What Is The Legal Drinking Age In Canada?

Amolika Verma
Amolika Verma Lifestyle
8 Min Read
Photo by chuttersnap on Unsplash, Copyright 2022.

Alcohol is a part of everyday life in Canada, as it is everywhere else in the world. It is connected to a wide range of social events, such as festivals, sporting events, weddings, and more. But, before you go out or grab a cold beer, make sure you are of the legal drinking age in Canada. Scroll down to learn about what is the legal drinking age in Canada.

The legal drinking age varies by country, and in Canada, it varies by province and territory. In Toronto, for instance, the legal drinking age is 19 years old. In contrast, the legal drinking age in Canadian provinces such as Alberta and Manitoba is 18 years old. You may also be asked to provide certain documents to show that you are of legal drinking age in Canada or purchase alcohol content under the supervision of a legal guardian.

In Canada, there isn’t a nationwide legal drinking age. Instead, each region sets its own rules regarding drugs and alcohol consumption, including defining a minimum age limit.

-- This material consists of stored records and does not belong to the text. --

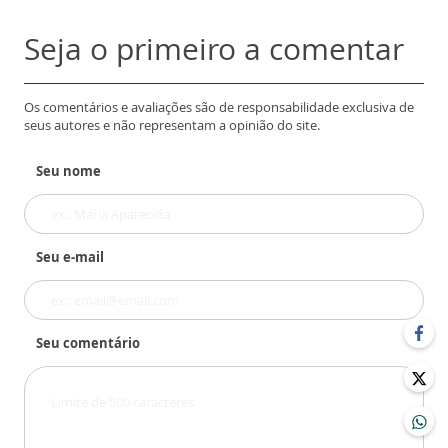
Seja o primeiro a comentar
Os comentários e avaliações são de responsabilidade exclusiva de
seus autores e não representam a opinião do site.
Seu nome
Seu e-mail
Seu comentário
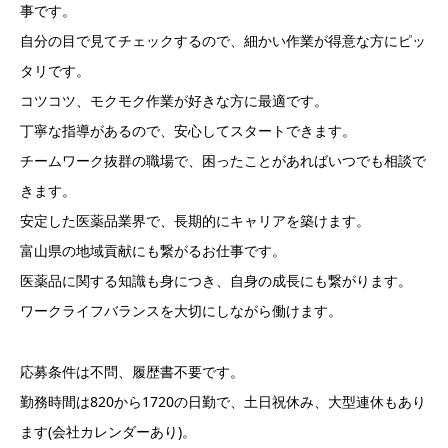
事です。
自分の目で見てチェックするので、細かい作業が得意な方にピッ
タリです。
コツコツ、モクモク作業が好きな方に最適です。
丁寧な指導があるので、安心してスタートできます。
チームワーク抜群の職場で、困ったことがあればいつでも相談で
きます。
安定した医薬品業界で、長期的にキャリアを築けます。
富山県の地域貢献にも繋がるお仕事です。
医薬品に関する知識も身につき、自身の成長にも繋がります。
ワークライフバランスを大切にしながら働けます。
応募条件は不問、履歴書不要です。
勤務時間は820から1720の日勤で、土日祝休み、大型連休もあり
ます(会社カレンダーあり)。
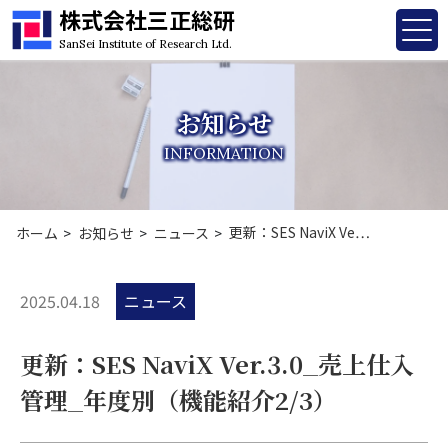
株式会社三正総研
SanSei Institute of Research Ltd.
お知らせ
INFORMATION
更新：SES NaviX Ve…
ホーム
お知らせ
ニュース
2025.04.18
ニュース
更新：SES NaviX Ver.3.0_売上仕入
管理_年度別（機能紹介2/3）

The minimum legal drinking age in Manitoba, Alberta, and Quebec is 18. However, the age limit is 19 in British Columbia, Saskatchewan, New Brunswick, Newfoundland and Labrador, Nova Scotia, the Northwest Territories, Nunavut, Prince Edward Island (P.E.I.), Ontario, and the Yukon.

According to the Canadian Centre for Substance Abuse (CCSA), alcohol is the most commonly used psychoactive substance among Canadian youth and young adults (ages 15 to 24). Furthermore, the CCSA states that alcohol is the most common cause of death in young people and adolescents (ages 10 to 24) globally.

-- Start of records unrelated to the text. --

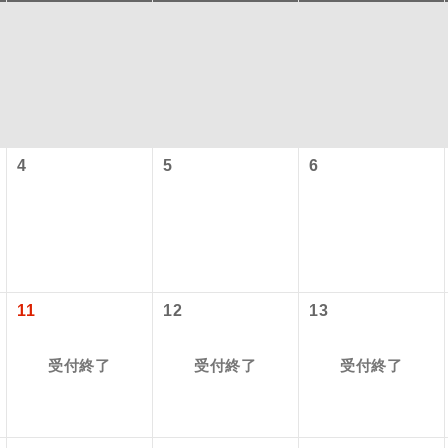
4
5
6
コン
説明
往路出発空港（駅）から復路到着空港（駅）ま
11
12
13
同行
す。
受付終了
受付終了
受付終了
現地到着空港（駅）から最終日出発空港（駅）
員同行
同行します。
バスガイドが乗務し、車内での観光案内があり
ド乗務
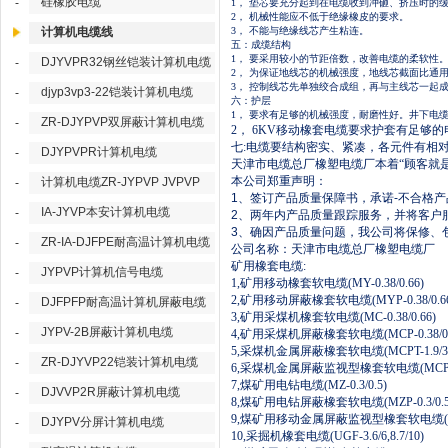
硅橡胶电缆
-
1， 垫芯要充分起到在电缆收到冲砸、挤压时
2， 机械性能应不低于绝缘橡皮的要求。
计算机电缆线
3， 不能与绝缘线芯产生粘连。
五：成缆结构
1， 要采用较小的节距倍数，改善电缆的柔软性
DJYVPR32钢丝铠装计算机电缆
-
2， 为保证地线芯的机械强度，地线芯截面比
3， 控制线芯先单独绞合成组，再与主线芯一起
djyp3vp3-22铠装计算机电缆
-
六：护层
1， 要求有足够的机械强度，耐磨性好。井下
ZR-DJYPVP双屏蔽计算机电缆
-
2， 6KV移动橡套电缆要求护套有足
七
:电缆要结构密实、紧凑，各元件有相
DJYPVPR计算机电缆
-
天津市电缆总厂橡塑电缆厂本着
“顾客就
本公司郑重声明：
计算机电缆ZR-JYPVP JVPVP
-
1
、签订产品质量保障书，承诺
-
不合格产
IA-JYVP本安计算机电缆
-
2
、两年内产品质量跟踪服务，并将客户
3
、确因产品质量问题，我公司将保修、
ZR-IA-DJFPE耐高温计算机电缆
-
公司名称：天津市电缆总厂橡塑电缆厂
矿用橡套电缆
:
JYPVP计算机信号电缆
-
1,
矿用移动橡套软电缆
(MY-0.38/0.66)
2,
矿用移动屏蔽橡套软电缆
(MYP-0.38/0.66
DJFPFP耐高温计算机屏蔽电缆
-
3,
矿用采煤机橡套软电缆
(MC-0.38/0.66)
JYPV-2B屏蔽计算机电缆
-
4,
矿用采煤机屏蔽橡套软电缆
(MCP-0.38/0.
5,
采煤机金属屏蔽橡套软电缆
(MCPT-1.9/3
ZR-DJYVP22铠装计算机电缆
-
6,
采煤机金属屏蔽监视型橡套软电缆
(MCPT
7,
煤矿用电钻电缆
(MZ-0.3/0.5)
DJVVP2R屏蔽计算机电缆
-
8,
煤矿用电钻屏蔽橡套软电缆
(MZP-0.3/0.
9,
煤矿用移动金属屏蔽监视型橡套软电缆
DJYPV分屏计算机电缆
-
10,
采掘机橡套电缆
(UGF-3.6/6,8.7/10)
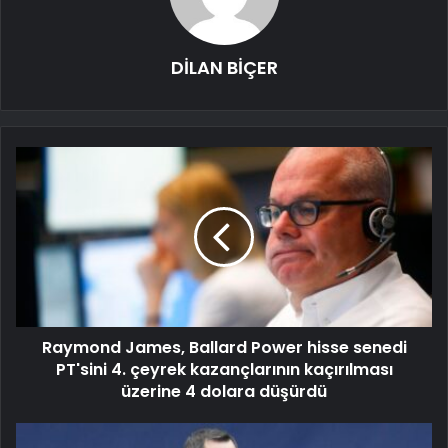
DİLAN BİÇER
Raymond James, Ballard Power hisse senedi
PT'sini 4. çeyrek kazançlarının kaçırılması
üzerine 4 dolara düşürdü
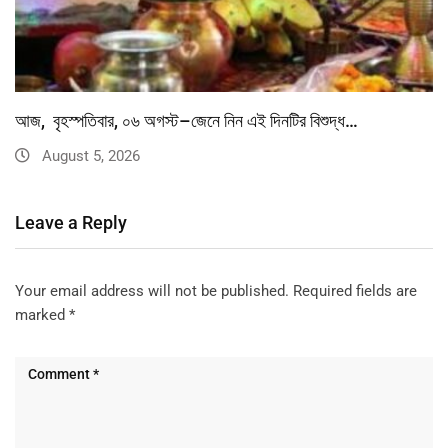
আজ, বৃহস্পতিবার, ০৬ অগস্ট–জেনে নিন এই দিনটির বিশুদ্ধ…
August 5, 2026
Leave a Reply
Your email address will not be published.
Required fields are
marked
*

Alcohol use among adolescents has long been the topic of much discussion in Canada due to research on its impacts on physical and mental growth in adolescents.

According to studies, as the legal drinking age rises, so do the number of car accidents and youth alcohol consumption. According to the study’s findings, raising the drinking age to 19 across the country would save the lives of approximately seven 18-year-old males each year. It is estimated that raising the age limit to 21 would save approximately 32 lives per year.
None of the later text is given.